The goal is to build a linear or generalized linear model using any response or explanatory variables from the ‘coffee_clean’ dataset. Last week, I worked on building a logistic regression model, and this week I will shift back to using a linear regression framework. In recent weeks, I engineered new variables such as ‘roast_num’ and ‘is_top_country’. I will leverage these variables in this weeks analysis through investigating how these variables in addition to price affect my chosen response variable, which will be coffee ‘rating’.
‘100g_USD’ — continuous measure of price
‘roast_num’ — ordered roast level (1 = Light → 4 = Dark)

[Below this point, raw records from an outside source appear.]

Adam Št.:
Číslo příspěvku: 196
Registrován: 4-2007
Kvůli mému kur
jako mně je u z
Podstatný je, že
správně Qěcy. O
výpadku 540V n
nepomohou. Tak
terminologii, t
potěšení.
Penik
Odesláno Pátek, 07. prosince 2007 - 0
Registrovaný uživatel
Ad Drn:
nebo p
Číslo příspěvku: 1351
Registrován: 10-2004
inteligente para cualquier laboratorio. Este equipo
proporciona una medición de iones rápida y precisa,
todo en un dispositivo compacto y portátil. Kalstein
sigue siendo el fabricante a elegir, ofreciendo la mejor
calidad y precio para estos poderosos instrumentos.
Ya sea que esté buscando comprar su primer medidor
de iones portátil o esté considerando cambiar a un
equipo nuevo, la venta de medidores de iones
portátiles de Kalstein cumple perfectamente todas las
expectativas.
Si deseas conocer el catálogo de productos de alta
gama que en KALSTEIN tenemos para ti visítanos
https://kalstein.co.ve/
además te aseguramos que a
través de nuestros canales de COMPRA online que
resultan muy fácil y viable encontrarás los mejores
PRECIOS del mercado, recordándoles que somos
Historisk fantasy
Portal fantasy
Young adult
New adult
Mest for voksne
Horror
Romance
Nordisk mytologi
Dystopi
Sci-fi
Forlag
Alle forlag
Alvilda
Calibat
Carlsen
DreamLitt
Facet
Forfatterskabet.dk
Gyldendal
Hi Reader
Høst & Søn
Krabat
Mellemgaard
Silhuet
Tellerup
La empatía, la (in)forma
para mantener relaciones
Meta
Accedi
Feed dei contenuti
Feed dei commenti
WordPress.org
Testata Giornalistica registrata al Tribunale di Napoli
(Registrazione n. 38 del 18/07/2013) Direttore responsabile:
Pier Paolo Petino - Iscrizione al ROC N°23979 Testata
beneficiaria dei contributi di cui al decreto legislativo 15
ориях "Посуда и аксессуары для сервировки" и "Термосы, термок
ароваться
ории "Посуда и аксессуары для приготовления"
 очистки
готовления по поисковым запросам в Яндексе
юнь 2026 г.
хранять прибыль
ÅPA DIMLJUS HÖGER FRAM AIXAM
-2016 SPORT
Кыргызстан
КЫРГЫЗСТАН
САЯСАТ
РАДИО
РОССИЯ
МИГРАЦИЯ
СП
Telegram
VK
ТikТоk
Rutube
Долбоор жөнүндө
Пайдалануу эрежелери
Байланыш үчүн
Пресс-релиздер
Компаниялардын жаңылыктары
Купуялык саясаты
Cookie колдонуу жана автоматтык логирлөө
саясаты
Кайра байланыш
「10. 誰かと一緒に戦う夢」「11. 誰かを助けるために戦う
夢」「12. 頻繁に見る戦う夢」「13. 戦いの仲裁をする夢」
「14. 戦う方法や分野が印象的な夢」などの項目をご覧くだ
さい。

‘is_top_country’ — binary indicator for top 10 roasting countries
lm <- lm(rating ~ `100g_USD` + roast_num + is_top_country, data = coffee_clean)
summary(lm)
##
## Call:
## lm(formula = rating ~ `100g_USD` + roast_num + is_top_country,
## data = coffee_clean)
##
## Residuals:
## Min 1Q Median 3Q Max
## -7.9760 -0.9476 0.0117 0.9894 4.1463
##
## Coefficients:
## Estimate Std. Error t value Pr(>|t|)
## (Intercept) 93.709771 0.440944 212.521 <2e-16 ***
## `100g_USD` 0.037870 0.003117 12.151 <2e-16 ***
## roast_num -0.614648 0.053790 -11.427 <2e-16 ***
## is_top_country 0.307470 0.423381 0.726 0.468
## ---
## Signif. codes: 0 '***' 0.001 '**' 0.01 '*' 0.05 '.' 0.1 ' ' 1
##
## Residual standard error: 1.461 on 2076 degrees of freedom
## Multiple R-squared: 0.1293, Adjusted R-squared: 0.128
## F-statistic: 102.7 on 3 and 2076 DF, p-value: < 2.2e-16
Adjusted R² = 0.128
Residual SE = 1.461
F‑statistic p < 2.2e‑16
Estimate = 0.0379
Each additional $1 per 100g increases the expected rating by 0.0379 points.
This effect is small but extremely statistically significant (p < 2e‑16). It suggests that price captures some underlying quality signal, but the magnitude is modest — even a $20 increase only raises rating by about 0.76 points.
Estimate = -0.6146
Each level of roast darker decreases the expected rating point by about 0.615 points.
This is a large, significant effect as there are only 5 total roast levels in this dataset. From doing the math, this creates a major 2.46 difference in rating point on average between light roasts and dark roasts. This indicates a strong consumer preference that leans towards lighter roasts consistently, but at the end of the day, the type of roast that I would recommend is mainly dependent on each unique consumer preference.
Estimate = 0.3074
Coffees roasted in top 10 countries score about 0.31 points higher on average.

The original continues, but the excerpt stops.